Python files (.py) ranked second for critical findings, driven primarily by backend reliability issues — async connection handling, retry behavior, error propagation in middleware chains.

TypeScript and JavaScript files ranked lower on the P0-P1 axis but dominated P2 findings, largely due to frontend state management issues, stale closure patterns, and uncleared async side effects.

The Model Question

LLM providers across 3,518 scans
LLM providers across 3,518 scans

A note on what this data does and does not show. The scans were performed *by* these models acting as reviewers, not exclusively *on* code generated by these models. The Codex family (GPT-5.2 and 5.3) performed 91.6% of scans. We observed that the average deep scan across a full codebase surfaced approximately 908 findings per run — a number that suggests even mature production codebases carry significant residual risk when examined at depth.

Of the 100 most recent sampled runs, 4 resulted in hard merge blocks (P0-level findings triggering automatic rejection). A 96% pass rate does not mean 96% of code is clean. It means 96% of the time, the findings fell below the P0/P1 severity threshold for automatic blocking. The P2 findings still existed. They were just below the gate.

The External Evidence

The public evidence is now strong enough that this argument no longer depends on a single dataset.

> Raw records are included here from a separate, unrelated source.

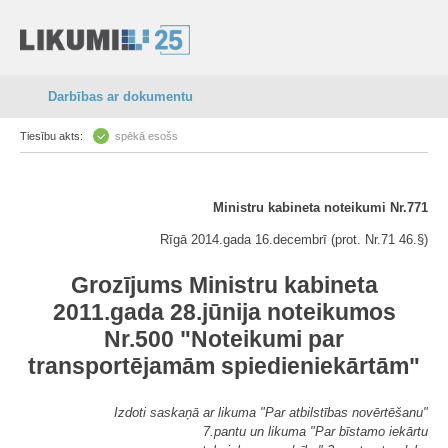
Darbības ar dokumentu
Tiesību akts:
spēkā esošs
Ministru kabineta noteikumi Nr.771
Rīgā 2014.gada 16.decembrī (prot. Nr.71 46.§)
Grozījums Ministru kabineta
2011.gada 28.jūnija noteikumos
Nr.500 "Noteikumi par
transportējamām spiedieniekārtām"
Izdoti saskaņā ar likuma "Par atbilstības novērtēšanu"
7.pantu un likuma "Par bīstamo iekārtu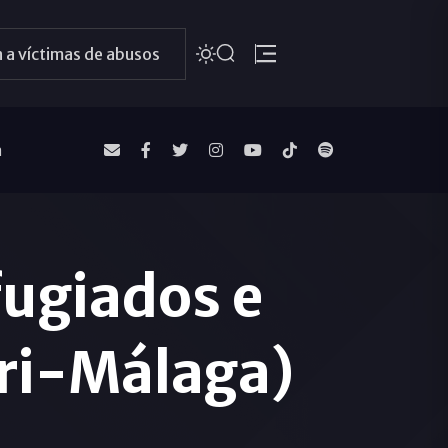
 a víctimas de abusos
a
fugiados e
eri-Málaga)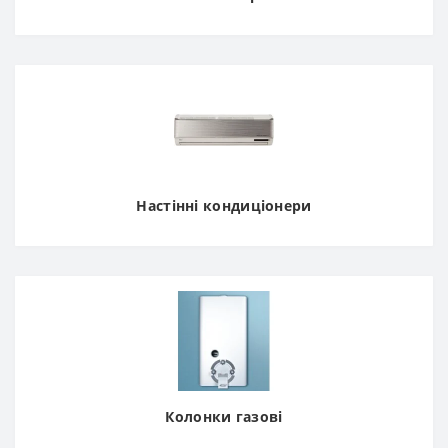
Настінні кондиціонери
Колонки газові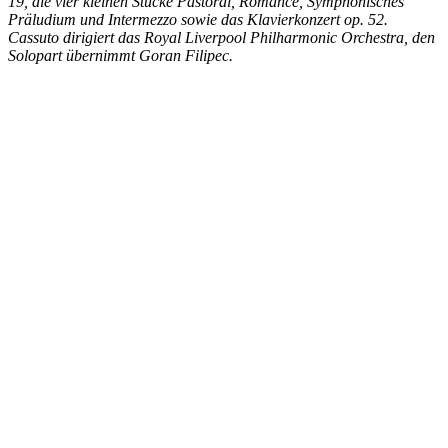
19, die vier kleinen Stücke Pastoral, Romance, Symphonisches
Präludium und Intermezzo sowie das Klavierkonzert op. 52.
Cassuto dirigiert das Royal Liverpool Philharmonic Orchestra, den
Solopart übernimmt Goran Filipec.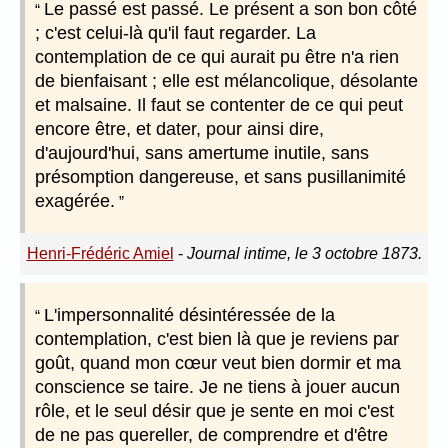
Le passé est passé. Le présent a son bon côté
; c'est celui-là qu'il faut regarder. La
contemplation de ce qui aurait pu être n'a rien
de bienfaisant ; elle est mélancolique, désolante
et malsaine. Il faut se contenter de ce qui peut
encore être, et dater, pour ainsi dire,
d'aujourd'hui, sans amertume inutile, sans
présomption dangereuse, et sans pusillanimité
exagérée.
Henri-Frédéric Amiel
-
Journal intime, le 3 octobre 1873.
L'impersonnalité désintéressée de la
contemplation, c'est bien là que je reviens par
goût, quand mon cœur veut bien dormir et ma
conscience se taire. Je ne tiens à jouer aucun
rôle, et le seul désir que je sente en moi c'est
de ne pas quereller, de comprendre et d'être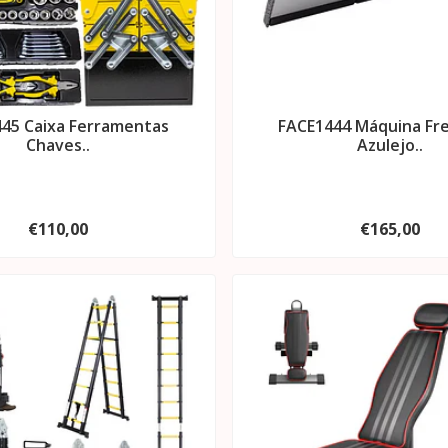
45 Caixa Ferramentas
FACE1444 Máquina Fr
Chaves..
Azulejo..
€110,00
€165,00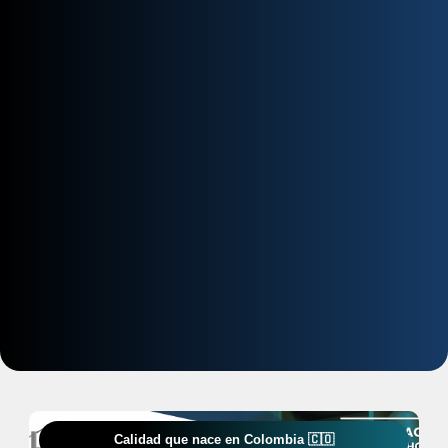
Calidad que nace en Colombia 🇨🇴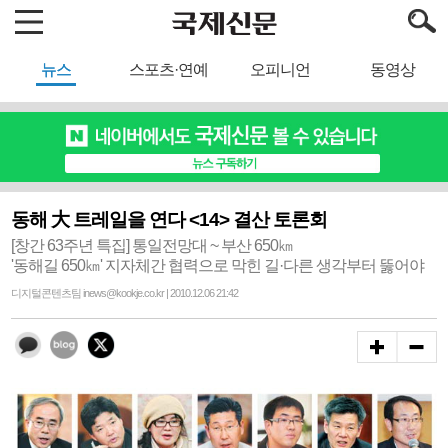
뉴스
스포츠·연예
오피니언
동영상
동해 大 트레일을 연다 <14> 결산 토론회
[창간 63주년 특집] 통일전망대 ~ 부산 650㎞
'동해길 650㎞' 지자체간 협력으로 막힌 길·다른 생각부터 뚫어야
디지털콘텐츠팀 inews@kookje.co.kr | 2010.12.06 21:42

Veracode's 2025 GenAI code security report found security flaws in 45% of AI-generated code samples across 100+ models, and its Spring 2026 longitudinal update — covering 150+ models — says secure-code pass rates are still hovering around 55% even as syntax correctness exceeds 95%. Sonar's 2026 developer survey found that 96% of developers do not fully trust AI-generated code to be functionally correct, yet only 48% always review AI-assisted code before committing — and only 18% of enterprise respondents report having distinct guidelines or automated checks for AI-generated code. IBM's 2025 Cost of a Data Breach report found that organizations with high levels of shadow AI paid $670,000 more on average per breach, that 63% of breached organizations lacked AI governance policies, and that 97% of breached organizations with AI-related security incidents lacked proper AI access controls.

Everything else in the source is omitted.